One thing that could give some coaches pause is crowning the national champion. While individuals do the work for themselves in March, they score points for the team. In the end, the individual tournament goes through its math and crowns the top four, well now apparently three, teams in the country.
Penn State’s been the dominant force under Cael Sanderson.

The only time the Nittany Lions didn’t claim a title was in 2010 (his first season), 2015 (finishing 6th to champion Ohio State), 2020 (a canceled tournament) and 2021 (2nd place to Iowa).

So basically, it’s been the boys in blue winning a wrestling national championship every year sans three tournaments, over the last decade-plus.

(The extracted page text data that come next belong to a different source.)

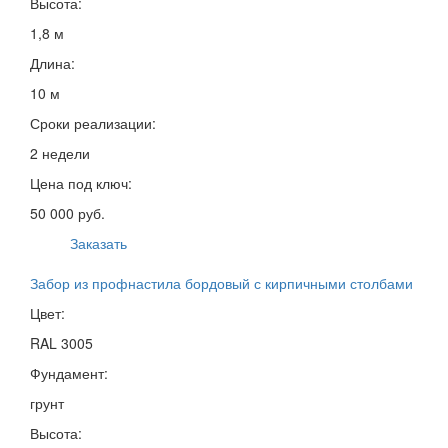
Высота:
1,8 м
Длина:
10 м
Сроки реализации:
2 недели
Цена под ключ:
50 000 руб.
Заказать
Забор из профнастила бордовый с кирпичными столбами
Цвет:
RAL 3005
Фундамент:
грунт
Высота: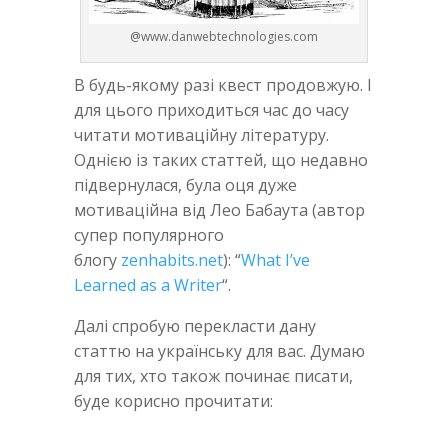
@www.danwebtechnologies.com
В будь-якому разі квест продовжую. І
для цього приходиться час до часу
читати мотиваційну літературу.
Однією із таких статтей, що недавно
підвернулася, була оця дуже
мотиваційна від Лео Бабаута (автор
супер популярного
блогу
zenhabits.net
): “
What I’ve
Learned as a Writer
“.
Далі спробую перекласти дану
статтю на українську для вас. Думаю
для тих, хто також починає писати,
буде корисно прочитати: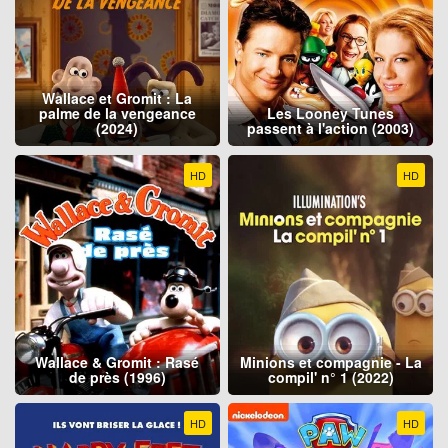
Wallace et Gromit : La
palme de la vengeance
Les Looney Tunes
(2024)
passent à l'action (2003)
HD
HD
Wallace & Gromit : Rasé
Minions et compagnie - La
de près (1996)
compil' n° 1 (2022)
HD
HD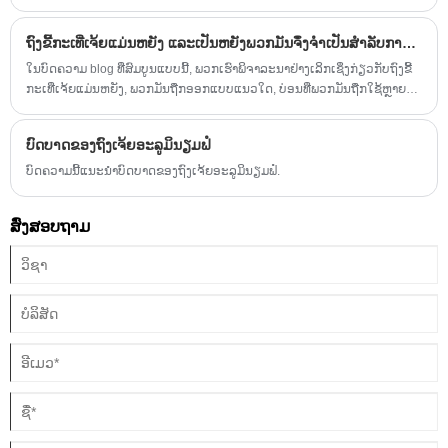
ຜູ້ໂດຍສານທົ່ວໂລກ. ຖົງຢາຂ້າເຊື້ອໂລກທີ່ໃຊ້ແລ້ວຖິ້ມໄດ້ມີບົດບາດສໍາຄັນໃນການຮັກ
ສາສຸຂະອະນາໄມ, ຄວາມສະດວກສະບາຍ, ແລະຄວາມສະຫງົບຂອງຈິດໃຈໃນ
ຖົງຂີ້ກະເທີ່ເຈ້ຍແມ່ນຫຍັງ ແລະເປັນຫຍັງພວກມັນຈຶ່ງຈຳເປັນສຳລັບການເດີນທາງ ແລະການດູແລສຸຂະພາບ
ລະຫວ່າງການເດີນທາງ. ບໍ່ວ່າຈະຢູ່ໃນຍົນ, ລົດເມ, ເຮືອລ່ອງເຮືອ, ຫຼືແມ້ແຕ່ຢູ່ໃນ
ສະພາບແວດລ້ອມການດູແລສຸຂະພາບ, ຜະລິດຕະພັນທີ່ງ່າຍດາຍແຕ່ມີປະສິດທິພາບ
ໃນບົດຄວາມ blog ທີ່ສົມບູນແບບນີ້, ພວກເຮົາພິຈາລະນາຢ່າງເລິກເຊິ່ງກ່ຽວກັບຖົງຂີ້
ເຫຼົ່ານີ້ຊ່ວຍຈັດການຄວາມບໍ່ສະບາຍທີ່ບໍ່ຄາດຄິດໄດ້ຢ່າງມີປະສິດທິພາບ.
ກະເທີ່ເຈ້ຍແມ່ນຫຍັງ, ພວກມັນຖືກອອກແບບແນວໃດ, ບ່ອນທີ່ພວກມັນຖືກໃຊ້ຫຼາຍ
ທີ່ສຸດໃນອຸດສາຫະກໍາຕ່າງໆເຊັ່ນ: ການເດີນທາງແລະການດູແລສຸຂະພາບ, ແລະເຫດ
ຜົນສໍາຄັນທີ່ພວກມັນຍັງຄົງເປັນການແກ້ໄຂດ້ານສຸຂະອະນາໄມແລະຄວາມປອດໄພທີ່
ບົດບາດຂອງຖົງເຈ້ຍອະລູມິນຽມຟໍ
ສໍາຄັນ. ພວກເຮົາສົນທະນາກ່ຽວກັບວັດສະດຸ, ຄຸນສົມບັດ, ກໍລະນີການນໍາໃຊ້, ການ
ພິຈາລະນາສິ່ງແວດລ້ອມ, ແລະວິທີທີ່ບໍລິສັດເຊັ່ນ Meichen ໃຫ້ລູກຄ້າດ້ວຍທາງເລືອກ
ບົດຄວາມນີ້ແນະນໍາບົດບາດຂອງຖົງເຈ້ຍອະລູມິນຽມຟໍ.
ທີ່ມີຄຸນນະພາບສູງແລະປັບແຕ່ງໄດ້.
ສົ່ງສອບຖາມ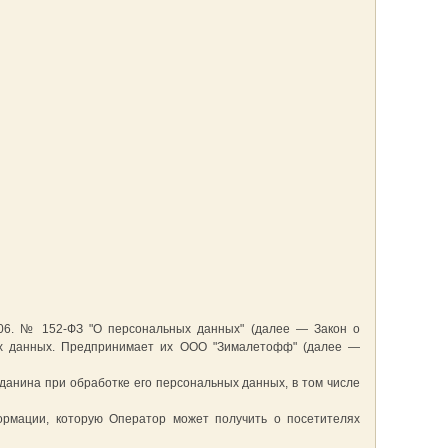
006. № 152-ФЗ "О персональных данных" (далее — Закон о
ых данных. Предпринимает их OOO "Зималетофф" (далее —
данина при обработке его персональных данных, в том числе
ормации, которую Оператор может получить о посетителях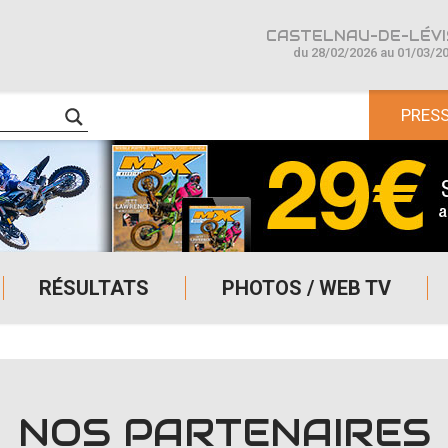
CASTELNAU-DE-LÉVIS
du 28/02/2026 au 01/03/2
PRES
RÉSULTATS
PHOTOS / WEB TV
NOS PARTENAIRES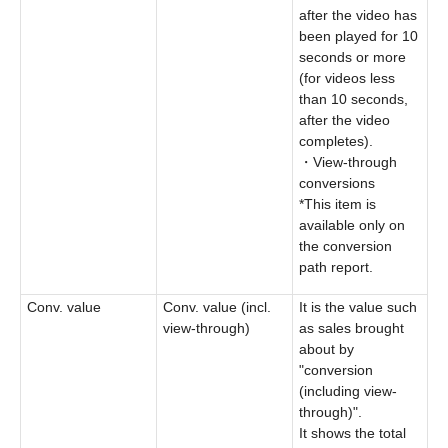
after the video has
been played for 10
seconds or more
(for videos less
than 10 seconds,
after the video
completes).
・View-through
conversions
*This item is
available only on
the conversion
path report.
Conv. value
Conv. value (incl.
It is the value such
view-through)
as sales brought
about by
"conversion
(including view-
through)".
It shows the total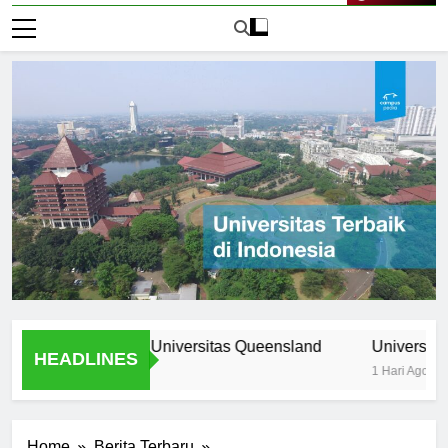
Live Now
rogram Unik di Universitas Queensland
Universitas Nomor
HEADLINES
1 Hari Ago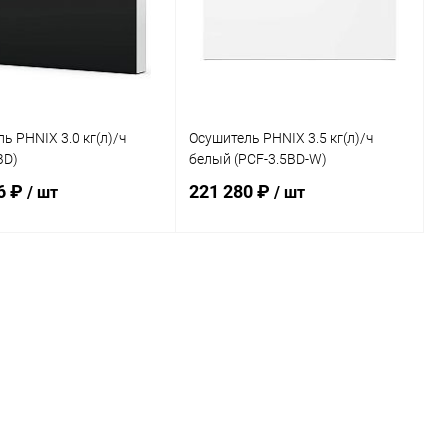
ь PHNIX 3.0 кг(л)/ч
Осушитель PHNIX 3.5 кг(л)/ч
BD)
белый (PCF-3.5BD-W)
6 ₽
221 280 ₽
/ шт
/ шт
В корзину
В корзину
ранное
В избранное
внению
В наличии
К сравнению
Под заказ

Would that change in a true team format? Maybe, maybe not. But it’s worth exploring. You can count on the best individuals to advance in their brackets.

But when more match strategy comes into play in duals, you’re only as strong as your weakest link. Hence, team sports. Why do you think basketball’s March Madness is so great?

Let’s just break it down into simplistic terms: NCAA wrestling is more than just those three glorious days in March.